If that was me, I'd have gone as Mr Bennet from Pride and Prejudice, and sat promplty down with a newspaper by the fireside to watch other people's matchmaking, not to rise from my chair again until all the commotion was over ...

Nick

Thisbe, seems you're right about the elopement thing. An error in the background info I was handed. But the LARP took place before either of the two young ladies you mentioned got married.

Nick, someone would probably have thrown a petticoat at you.

"...describes the man as a bit of an opportunistic psychopath"
I know some people who do not need to act. Invite some cigarrette CEOs or US Republicans for the role next time!

BTW, what did the Victorians feel about beards? From ca 1900 it looks as if businessmen, clerks, officers, soldiers and many other categories of people mainly used moustaches while beards were discouraged (although elder patriarchs could still get away with it). The origins of the anti-beardist sentiments must have something to do with the Victorian control issues, and we are still stuck with it ("sauber sein ist dein pflicht").

-The opposite beardist faction dominate some religions: "Why Does God Love Beards?" http://www.slate.com/articles/news_and_politics/explainer/2011/10/many_…

By Birger Johansson (not verified) on 19 Oct 2011 #permalink

No no, the Victorians revelled in luxurious beardedness. Just look at Darwin. That period is bracketed by phases of anti-beard sentiment, though.

Though born in the Georgian era, her books appeared from 1811 to 1818, that is, during the Regency.

I imagine a Charlotte Lucas of any description would have been thrilled at her luck, proposed to by Mr William Elliot. Well played.

This would have been right about the time "Frankenstein; or, The Modern Prometheus" was published. I see you have a role opening for me...
Jane Austen's sadly undervalued "Sense and Sensibility and Sea Monsters" (15 Sep 2009) might also be good for a LARP.

Or imagine the gang from Red Dwarf gate-crashing a 1818 social gathering, camoflaguing Kryten as a human servant. Once you introduce time machines, the possibilities are endless! http://www.irregularwebcomic.net/3118.html

By Birger Johansson (not verified) on 20 Oct 2011 #permalink

Not to be picky, but Victoria wasn't born until 1819. You can't be Victorian before Victoria ;).

Do you have any role for a fat evil bastard* with a Swedish accent in some Jane Austen novel?
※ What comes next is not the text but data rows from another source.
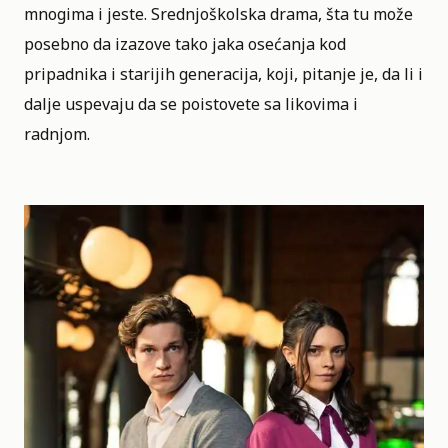
mnogima i jeste. Srednjoškolska drama, šta tu može
posebno da izazove tako jaka osećanja kod
pripadnika i starijih generacija, koji, pitanje je, da li i
dalje uspevaju da se poistovete sa likovima i
radnjom.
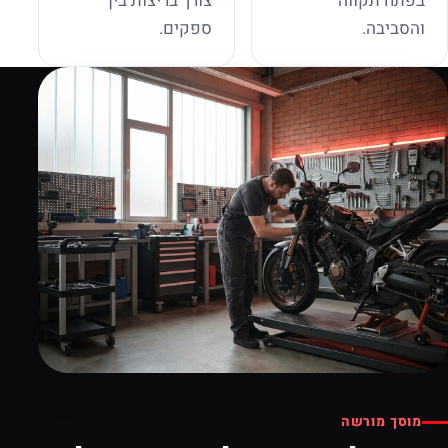
בפתח תקווה
צורך בריצות בין
והסביבה.
ספקים.
מוסך מורשה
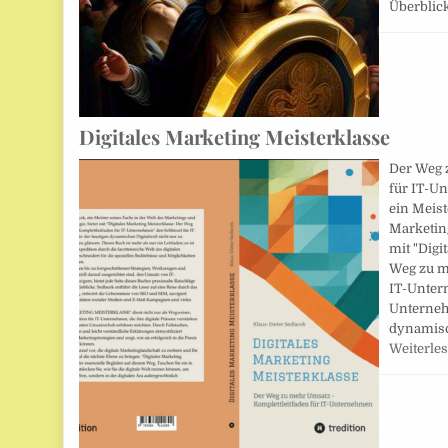
Überbli
Digitales Marketing Meisterklasse
Der Weg 
für IT-U
ein Meist
Marketing
mit "Digi
Weg zu m
IT-Unter
Unterneh
dynamisc
Weiterle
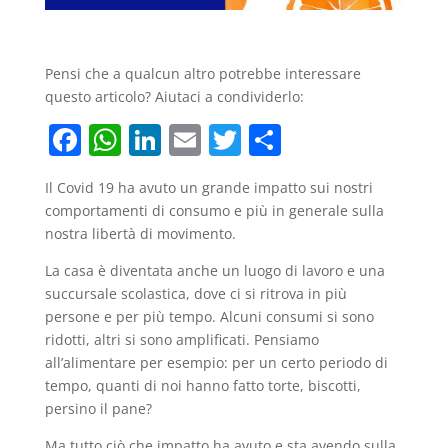
Pensi che a qualcun altro potrebbe interessare
questo articolo? Aiutaci a condividerlo:
F
W
Li
E
T
C
a
h
n
m
w
o
Il Covid 19 ha avuto un grande impatto sui nostri
c
at
k
ai
itt
n
comportamenti di consumo e più in generale sulla
e
s
e
l
er
di
nostra libertà di movimento.
b
A
dI
vi
La casa è diventata anche un luogo di lavoro e una
o
p
n
di
succursale scolastica, dove ci si ritrova in più
persone e per più tempo. Alcuni consumi si sono
o
p
ridotti, altri si sono amplificati. Pensiamo
k
all’alimentare per esempio: per un certo periodo di
tempo, quanti di noi hanno fatto torte, biscotti,
persino il pane?
Ma tutto ciò che impatto ha avuto e sta avendo sulla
Later Victorian novels are full of fat deans but I don't know the Georgian novels well.
If jumping the narrative universe from one novel to another is permitted, ask Jasper Fforde's heroine Thursday Next** for a map of the Bookworld. And maybe get to meet Pickwick (the cloned Dodo, not the character).

*Kingpin -while a good fit, physically- was not quite an Austen character.
**Thursday Next is a detective in the Literary Crimes police department, and an expert on Austen.
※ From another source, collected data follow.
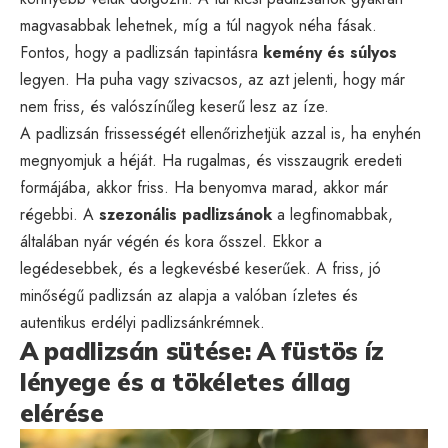
magvasabbak lehetnek, míg a túl nagyok néha fásak.
Fontos, hogy a padlizsán tapintásra
kemény és súlyos
legyen. Ha puha vagy szivacsos, az azt jelenti, hogy már
nem friss, és valószínűleg keserű lesz az íze.
A padlizsán frissességét ellenőrizhetjük azzal is, ha enyhén
megnyomjuk a héját. Ha rugalmas, és visszaugrik eredeti
formájába, akkor friss. Ha benyomva marad, akkor már
régebbi. A
szezonális padlizsánok
a legfinomabbak,
általában nyár végén és kora ősszel. Ekkor a
legédesebbek, és a legkevésbé keserűek. A friss, jó
minőségű padlizsán az alapja a valóban ízletes és
autentikus erdélyi padlizsánkrémnek.
A padlizsán sütése: A füstös íz
lényege és a tökéletes állag
elérése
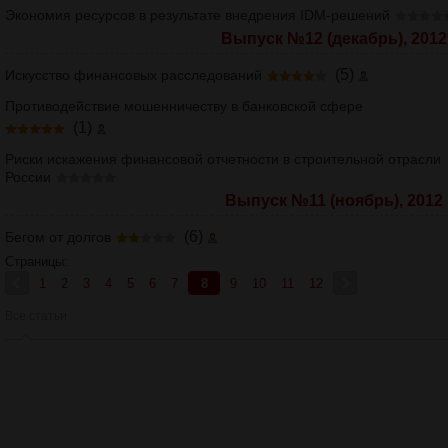
Экономия ресурсов в результате внедрения IDМ-решений
Выпуск №12 (декабрь), 2012 
(5)
Искусство финансовых расследований
Противодействие мошенничеству в банковской сфере
(1)
Риски искажения финансовой отчетности в строительной отрасли
России
Выпуск №11 (ноябрь), 2012 г
(6)
Бегом от долгов
Страницы:
1
2
3
4
5
6
7
8
9
10
11
12
Все статьи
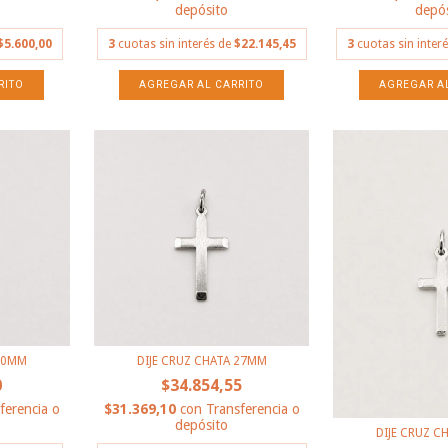
depósito
depós
$5.600,00
3
cuotas sin interés de
$22.145,45
3
cuotas sin inter
 20MM
DIJE CRUZ CHATA 27MM
0
$34.854,55
ferencia o
$31.369,10
con
Transferencia o
depósito
DIJE CRUZ C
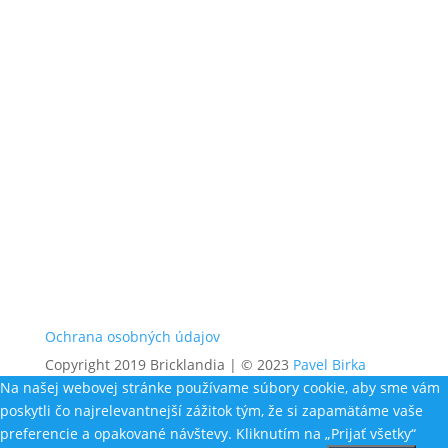
Ochrana osobných údajov
Copyright 2019 Bricklandia | © 2023
Pavel Birka
Na našej webovej stránke používame súbory cookie, aby sme vám
poskytli čo najrelevantnejší zážitok tým, že si zapamätáme vaše
preferencie a opakované návštevy. Kliknutím na „Prijať všetky“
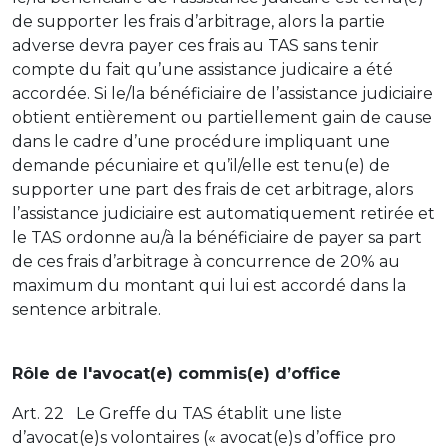
de supporter les frais d’arbitrage, alors la partie
adverse devra payer ces frais au TAS sans tenir
compte du fait qu’une assistance judicaire a été
accordée. Si le/la bénéficiaire de l’assistance judiciaire
obtient entièrement ou partiellement gain de cause
dans le cadre d’une procédure impliquant une
demande pécuniaire et qu’il/elle est tenu(e) de
supporter une part des frais de cet arbitrage, alors
l’assistance judiciaire est automatiquement retirée et
le TAS ordonne au/à la bénéficiaire de payer sa part
de ces frais d’arbitrage à concurrence de 20% au
maximum du montant qui lui est accordé dans la
sentence arbitrale.
Rôle de l'avocat(e) commis(e) d’office
Art. 22 Le Greffe du TAS établit une liste
d’avocat(e)s volontaires (« avocat(e)s d’office pro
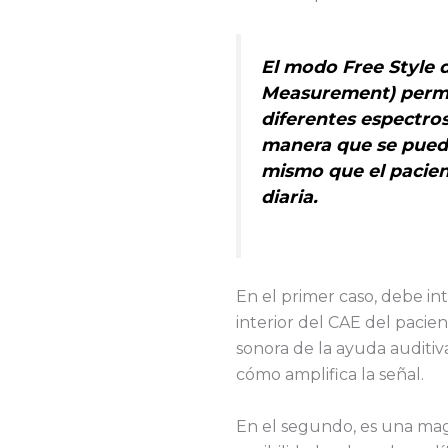
El modo Free Style 
Measurement) permit
diferentes espectros
manera que se puede 
mismo que el pacien
diaria.
En el primer caso, debe in
interior del CAE del pacie
sonora de la ayuda auditi
cómo amplifica la señal.
En el segundo, es una ma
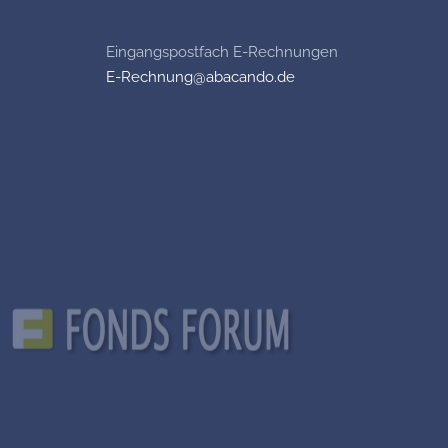
Eingangspostfach E-Rechnungen
E-Rechnung@abacando.de
Powered by
Fonds Forum
Ihr Maklerpool für Fonds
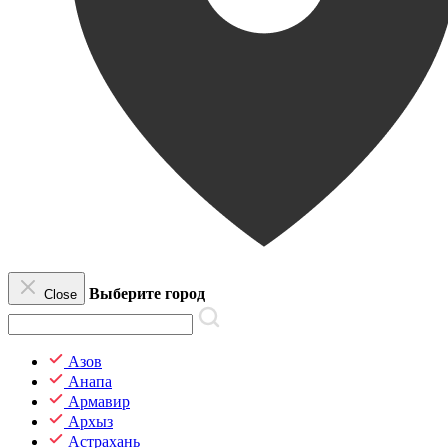
Выберите город
Close
Азов
Анапа
Армавир
Архыз
Астрахань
By Birger Johansson (not verified) on 20 Oct 2011 #permalink

Wickham had previously attempted an elopement with Mr. Darcy's sister Georgina, aged 15, but they were intercepted. The cad who "eloped and deserted" was Willoughby in Sense and Sensibility. He seduced Col. Brandon's young ward, then abandoned her when she got pregnant.

This looks like a fantastic & fun event!

Between Elliot and Willoughby, you add up to as much evil as the character in Umberto Eco's latest novel :-)
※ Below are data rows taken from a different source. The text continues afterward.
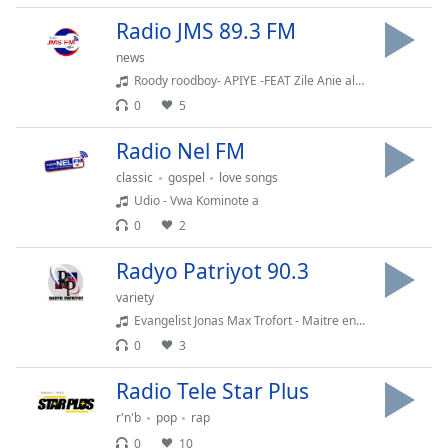
dialog
Radio JMS 89.3 FM
window.
Escape
news
will
Roody roodboy- APIYE -FEAT Zile Anie alerte Lyrics et paroles apiye w sou mwen Chéri e ...(128k)
cancel
0
5
and
close
Radio Nel FM
the
classic
gospel
love songs
window.
Udio - Vwa Kominote a
0
2
Text
Color
Radyo Patriyot 90.3
variety
Opacity
Evangelist Jonas Max Trofort - Maitre entends tu la tempete | une Narcelle en silence | adoration et priere | Ev Trofort
0
3
Text
Radio Tele Star Plus
Background
Color
r'n'b
pop
rap
0
10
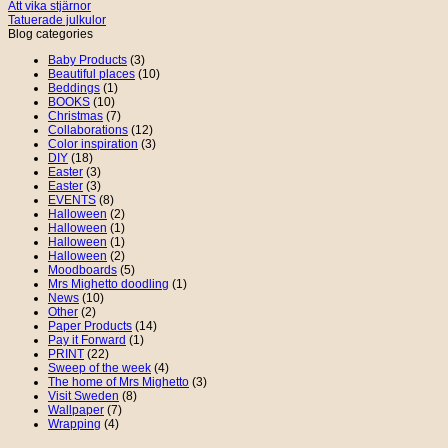
Att vika stjärnor
Tatuerade julkulor
Blog categories
Baby Products
(3)
Beautiful places
(10)
Beddings
(1)
BOOKS
(10)
Christmas
(7)
Collaborations
(12)
Color inspiration
(3)
DIY
(18)
Easter
(3)
Easter
(3)
EVENTS
(8)
Halloween
(2)
Halloween
(1)
Halloween
(1)
Halloween
(2)
Moodboards
(5)
Mrs Mighetto doodling
(1)
News
(10)
Other
(2)
Paper Products
(14)
Pay it Forward
(1)
PRINT
(22)
Sweep of the week
(4)
The home of Mrs Mighetto
(3)
Visit Sweden
(8)
Wallpaper
(7)
Wrapping
(4)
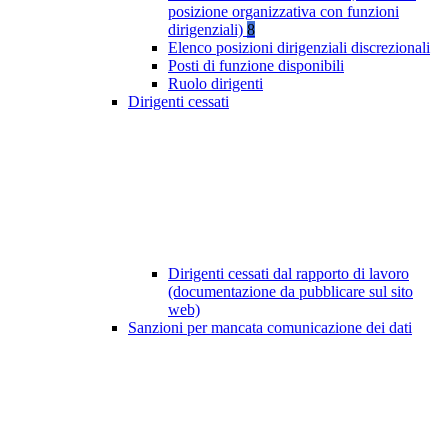
posizione organizzativa con funzioni
dirigenziali)
8
Elenco posizioni dirigenziali discrezionali
Posti di funzione disponibili
Ruolo dirigenti
Dirigenti cessati
Dirigenti cessati dal rapporto di lavoro
(documentazione da pubblicare sul sito
web)
Sanzioni per mancata comunicazione dei dati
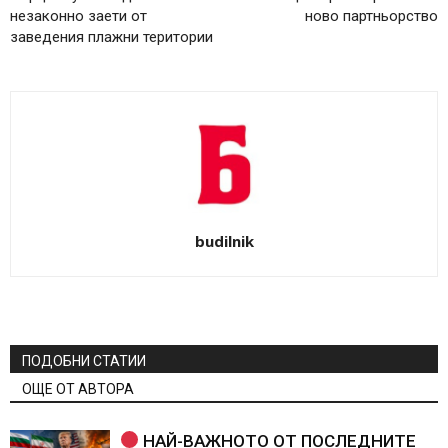
незаконно заети от
ново партньорство
заведения плажни територии
budilnik
ПОДОБНИ СТАТИИ
ОЩЕ ОТ АВТОРА
НАЙ-ВАЖНОТО ОТ ПОСЛЕДНИТЕ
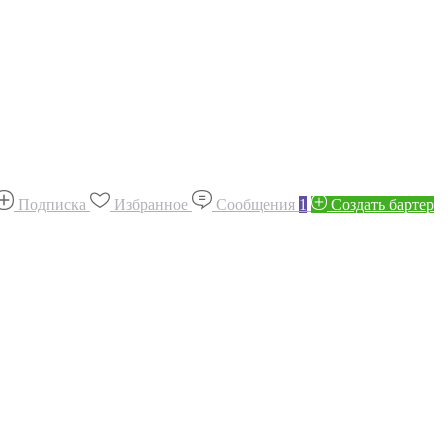
Подписка
Избранное
Сообщения
1
Создать бартер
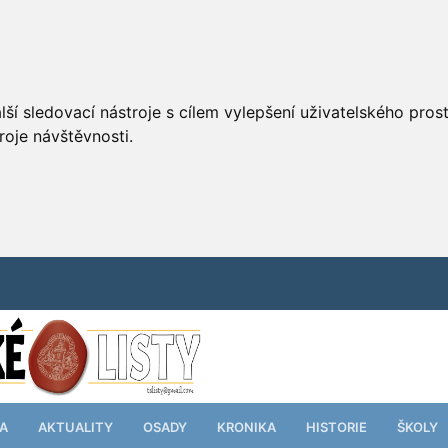
ší sledovací nástroje s cílem vylepšení uživatelského pro
roje návštěvnosti.
TA
AKTUALITY
OSADY
KRONIKA
HISTORIE
ŠKOLY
Many of the characters would have suffered from gout, a malady so easily treatable today that it is extinct. As for BO, without running water it would have been long between baths (unless you were upper-crust enough to have servants). Add the thick layers of clothes...

By Birger Johansson (not verified) on 20 Oct 2011 #permalink

I almost forgot, to what extent did women of the era have a free choice in whom to marry? I thought it was all about connecting dynasties.
--- --- --- --- --- --- --- --- --- --- --- --- ---
Remember the Regency people were quite religious... here is the ubiquitous âJerusalemâ hymn (text slightly modified in honour of Thatcher and the Tories) http://www.youtube.com/watch?v=GVwdKfLOa5o (the cow is an in-joke for denizens of Milton Keynes)

By Birger Johansson (not verified) on 21 Oct 2011 #permalink

Theoretically, no CoE minister could marry a couple against either partner's wish. Anne Elliot in Persuasion dumps her fiancé after the alluded-to persuasion on the part of her father and her mother's best friend. They actually give her some pretty sound advice, viz that the 20-year-old she wants to marry has little to show yet and can't offer any security. (He comes back 7 or 8 years later with loads of money and marries her.)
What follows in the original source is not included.